«Et, comme l’honorable marin dont vous avez pris le nom, dit-il en changeant de conversation, vous passez votre vie à voyager?
– Oui; c’est un vœu que j’ai fait dans un temps où je ne pensais guère pouvoir l’accomplir, dit l’inconnu en souriant. J’en ai fait quelques-uns comme cela, et qui, je l’espère, s’accompliront tous à leur tour.»
Quoique Simbad eût prononcé ces mots avec le plus grand sang-froid, ses yeux avaient lancé un regard de férocité étrange.
«Vous avez beaucoup souffert monsieur?» lui dit Franz.
Simbad tressaillit et le regarda fixement.
«À quoi voyez-vous cela? demanda-t-il.
– À tout, reprit Franz: à votre voix, à votre regard, à votre pâleur, et à la vie même que vous menez.

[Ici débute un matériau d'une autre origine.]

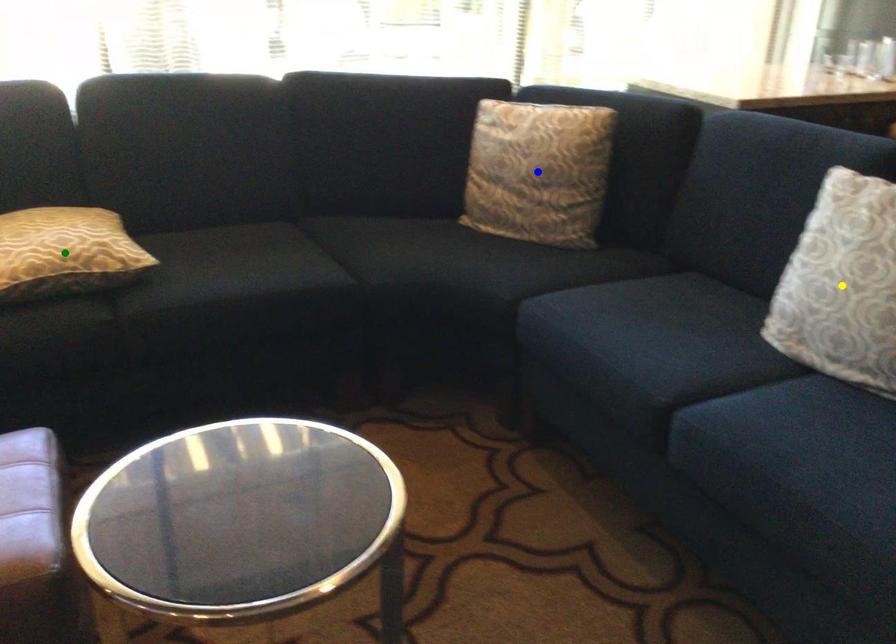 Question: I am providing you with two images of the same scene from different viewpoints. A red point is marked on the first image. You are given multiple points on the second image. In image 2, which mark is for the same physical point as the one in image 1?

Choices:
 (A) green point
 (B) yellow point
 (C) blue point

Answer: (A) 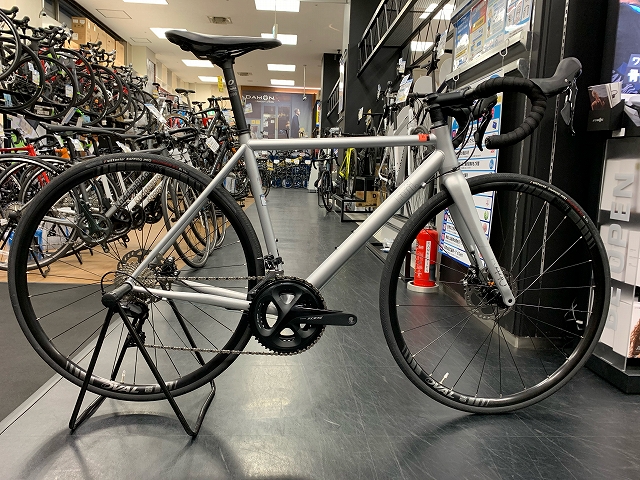 At what (x,y) coordinates should I click in order to perform the action: click on ceiling lights. Please return your answer as a coordinate pair (x, y). Looking at the image, I should click on tap(289, 83), tap(282, 5), tap(284, 40), tap(288, 66), tap(208, 82), tap(195, 63), tap(166, 31), tap(150, 1). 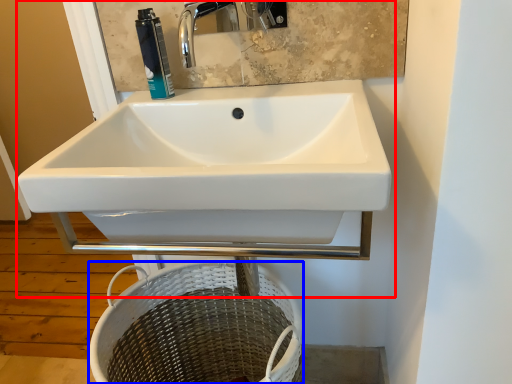 Question: Which object appears farthest to the camera in this image, sink (highlighted by a red box) or basket (highlighted by a blue box)?

Choices:
 (A) sink
 (B) basket

Answer: (B)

– Moi! je mène la vie la plus heureuse que je connaisse, une véritable vie de pacha; je suis le roi de la création: je me plais dans un endroit, j’y reste; je m’ennuie, je pars; je suis libre comme l’oiseau, j’ai des ailes comme lui; les gens qui m’entourent m’obéissent sur un signe. De temps en temps, je m’amuse à railler la justice humaine en lui enlevant un bandit qu’elle cherche, un criminel qu’elle poursuit. Puis j’ai ma justice à moi, basse et haute, sans sursis et sans appel, qui condamne ou qui absout, et à laquelle personne n’a rien à voir. Ah! si vous aviez goûté de ma vie, vous n’en voudriez plus d’autre, et vous ne rentreriez jamais dans le monde, à moins que vous n’eussiez quelque grand projet à y accomplir.
– Une vengeance! par exemple», dit Franz.

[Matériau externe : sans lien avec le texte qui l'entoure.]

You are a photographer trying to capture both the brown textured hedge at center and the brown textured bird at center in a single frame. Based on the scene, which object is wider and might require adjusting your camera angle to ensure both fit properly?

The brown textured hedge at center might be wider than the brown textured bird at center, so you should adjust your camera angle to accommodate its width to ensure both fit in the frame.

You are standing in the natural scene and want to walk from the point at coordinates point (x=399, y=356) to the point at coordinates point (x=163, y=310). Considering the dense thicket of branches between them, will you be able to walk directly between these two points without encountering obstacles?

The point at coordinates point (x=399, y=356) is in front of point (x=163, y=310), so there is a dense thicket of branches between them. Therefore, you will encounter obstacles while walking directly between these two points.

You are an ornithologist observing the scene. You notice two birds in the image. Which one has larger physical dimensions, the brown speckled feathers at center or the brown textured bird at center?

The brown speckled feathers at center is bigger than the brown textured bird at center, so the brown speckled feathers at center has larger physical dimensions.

L’inconnu fixa sur le jeune homme un de ces regards qui plongent au plus profond du cœur et de la pensée.
«Et pourquoi une vengeance? demanda-t-il.
– Parce que, reprit Franz, vous m’avez tout l’air d’un homme qui, persécuté par la société, a un compte terrible à régler avec elle.
– Eh bien, fit Simbad en riant de son rire étrange, qui montrait ses dents blanches et aiguës, vous n’y êtes pas; tel que vous me voyez, je suis une espèce de philanthrope, et peut-être un jour irai-je à Paris pour faire concurrence à M. Appert et à l’homme au Petit Manteau Bleu.
– Et ce sera la première fois que vous ferez ce voyage?
– Oh! mon Dieu, oui. J’ai l’air d’être bien peu curieux, n’est-ce pas? mais je vous assure qu’il n’y a pas de ma faute si j’ai tant tardé, cela viendra un jour ou l’autre!
– Et comptez-vous faire bientôt ce voyage?
– Je ne sais encore, il dépend de circonstances soumises à des combinaisons incertaines.
– Je voudrais y être à l’époque où vous y viendrez, je tâcherais de vous rendre, en tant qu’il serait en mon pouvoir, l’hospitalité que vous me donnez si largement à Monte-Cristo.
– J’accepterais votre offre avec un grand plaisir, reprit l’hôte; mais malheureusement, si j’y vais, ce sera peut-être incognito.»
Cependant, le souper s’avançait et paraissait avoir été servi à la seule intention de Franz, car à peine si l’inconnu avait touché du bout des dents à un ou deux plats du splendide festin qu’il lui avait offert, et auquel son convive inattendu avait fait si largement honneur.
Enfin, Ali apporta le dessert, ou plutôt prit les corbeilles des mains des statues et les posa sur la table.
Entre les deux corbeilles, il plaça une petite coupe de vermeil fermée par un couvercle de même métal.
Le respect avec lequel Ali avait apporté cette coupe piqua la curiosité de Franz. Il leva le couvercle et vit une espèce de pâte verdâtre qui ressemblait à des confitures d’angélique, mais qui lui était parfaitement inconnue.
Il replaça le couvercle, aussi ignorant de ce que la coupe contenait après avoir remis le couvercle qu’avant de l’avoir levé, et, en reportant les yeux sur son hôte, il le vit sourire de son désappointement.
«Vous ne pouvez pas deviner, lui dit celui-ci, quelle espèce de comestible contient ce petit vase, et cela vous intrigue, n’est-ce pas?
– Je l’avoue.
– Eh bien, cette sorte de confiture verte n’est ni plus ni moins que l’ambroisie qu’Hébé servait à la table de Jupiter.
– Mais cette ambroisie, dit Franz, a sans doute, en passant par la main des hommes, perdu son nom céleste pour prendre un nom humain; en langue vulgaire, comment cet ingrédient, pour lequel, au reste, je ne me sens pas une grande sympathie, s’appelle-t-il?